## Activity
Leaving out all pictures, write down exactly the lines from the one containing "nt adopter une" through the last line of the material.

## Available data
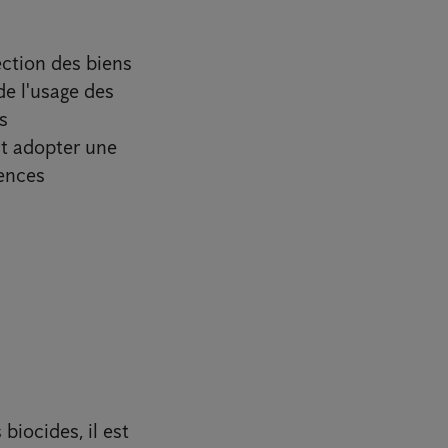
ection des biens
de l'usage des
s
nt adopter une
gences
biocides, il est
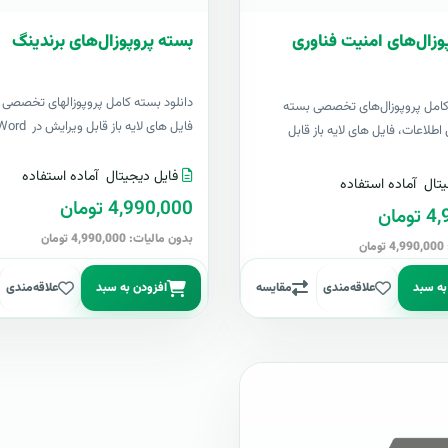
وزال‌های امنیت فناوری
بسته پروپوزال‌های برندینگ
دانلود بسته کامل پروپوزالهای تخصصی ب
 کامل پروپوزال‌های تخصصی بسته
فایل های لایه باز قابل ویرایش در Word &..
اطلاعات، فایل های لایه باز قابل
فایل دیجیتال
آماده استفاده
تال
آماده استفاده
4,990,000 تومان
مان
بدون مالیات: 4,990,000 تومان
ن
به سبد
علاقه‌مندی
مقایسه
افزودن به سبد
علاقه‌مندی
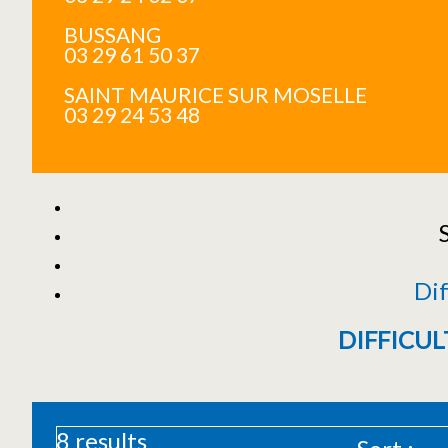
BUSSANG
03 29 61 50 37
SAINT MAURICE SUR MOSELLE
03 29 24 53 48
Dif
DIFFICUL
8
results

## Reply
nt adopter une
gences
biocides, il est
وزال‌های امنیت فناوری
بسته پروپوزال‌های برندینگ
دانلود بسته کامل پروپوزالهای تخصصی ب
 کامل پروپوزال‌های تخصصی بسته
فایل های لایه باز قابل ویرایش در Word &..
اطلاعات، فایل های لایه باز قابل
فایل دیجیتال
آماده استفاده
تال
آماده استفاده
4,990,000 تومان
مان
بدون مالیات: 4,990,000 تومان
ن
به سبد
علاقه‌مندی
مقایسه
افزودن به سبد
علاقه‌مندی
BUSSANG
03 29 61 50 37
SAINT MAURICE SUR MOSELLE
03 29 24 53 48
Dif
DIFFICUL
8
results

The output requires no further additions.